**TASK DESCRIPTION**
Show every line in the entries below where the word "VOYAGE" appears.

(Stored data entries)
- - - -

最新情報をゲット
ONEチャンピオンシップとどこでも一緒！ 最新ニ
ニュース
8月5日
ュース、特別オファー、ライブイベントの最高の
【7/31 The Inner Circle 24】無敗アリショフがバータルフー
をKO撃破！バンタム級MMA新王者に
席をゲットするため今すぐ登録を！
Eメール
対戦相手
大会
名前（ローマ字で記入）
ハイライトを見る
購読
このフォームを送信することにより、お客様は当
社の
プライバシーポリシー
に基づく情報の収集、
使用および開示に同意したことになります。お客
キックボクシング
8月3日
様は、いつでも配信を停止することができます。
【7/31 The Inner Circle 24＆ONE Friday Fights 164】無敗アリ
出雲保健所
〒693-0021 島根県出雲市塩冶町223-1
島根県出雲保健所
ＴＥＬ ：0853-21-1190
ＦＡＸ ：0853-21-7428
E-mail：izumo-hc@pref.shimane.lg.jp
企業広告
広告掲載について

- - - -

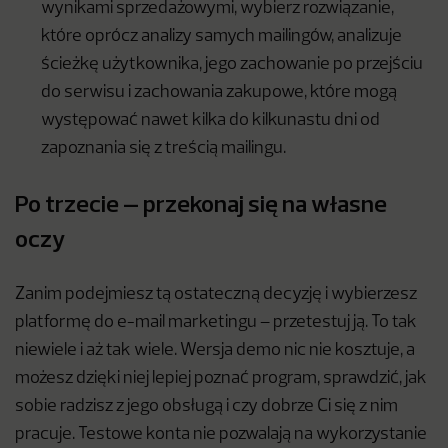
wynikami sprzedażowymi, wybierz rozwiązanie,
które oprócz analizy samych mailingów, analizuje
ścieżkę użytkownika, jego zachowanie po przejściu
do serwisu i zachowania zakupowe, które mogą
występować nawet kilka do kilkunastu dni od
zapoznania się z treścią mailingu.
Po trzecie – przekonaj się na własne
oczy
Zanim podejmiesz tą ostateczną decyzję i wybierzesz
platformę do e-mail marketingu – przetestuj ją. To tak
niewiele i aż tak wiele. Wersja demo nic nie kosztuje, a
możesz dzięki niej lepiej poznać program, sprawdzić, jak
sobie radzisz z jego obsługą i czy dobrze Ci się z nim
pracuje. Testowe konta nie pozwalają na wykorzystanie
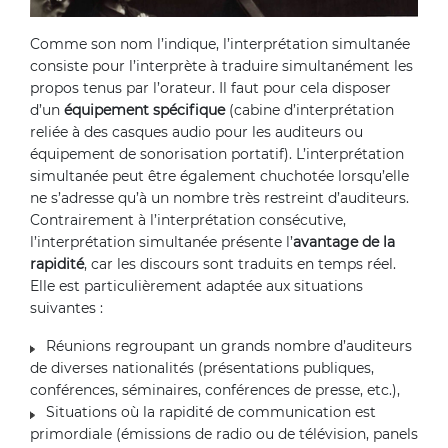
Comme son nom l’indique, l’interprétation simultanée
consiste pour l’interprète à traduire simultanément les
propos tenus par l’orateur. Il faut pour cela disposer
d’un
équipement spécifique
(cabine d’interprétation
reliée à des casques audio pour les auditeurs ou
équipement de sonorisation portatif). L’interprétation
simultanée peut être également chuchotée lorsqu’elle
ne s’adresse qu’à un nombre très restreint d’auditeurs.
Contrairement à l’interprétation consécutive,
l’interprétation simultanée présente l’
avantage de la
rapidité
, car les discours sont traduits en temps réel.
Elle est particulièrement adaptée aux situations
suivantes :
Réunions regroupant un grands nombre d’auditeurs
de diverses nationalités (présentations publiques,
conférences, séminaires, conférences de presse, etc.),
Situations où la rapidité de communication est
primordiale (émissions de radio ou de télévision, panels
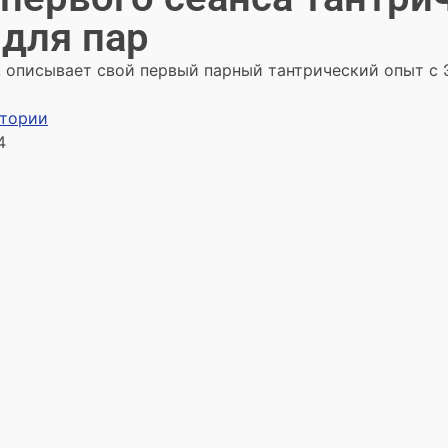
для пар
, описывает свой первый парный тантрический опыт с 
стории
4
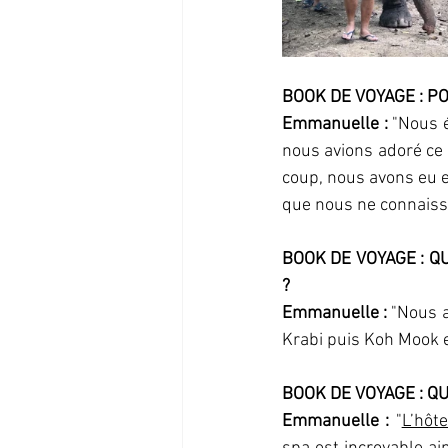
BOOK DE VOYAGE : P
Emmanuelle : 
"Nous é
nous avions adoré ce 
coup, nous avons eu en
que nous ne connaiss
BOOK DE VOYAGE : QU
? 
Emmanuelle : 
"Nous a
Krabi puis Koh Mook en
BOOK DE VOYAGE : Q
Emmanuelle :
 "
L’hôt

- - - -

**YOUR RESPONSE**
BOOK DE VOYAGE : P
BOOK DE VOYAGE : QU
BOOK DE VOYAGE : Q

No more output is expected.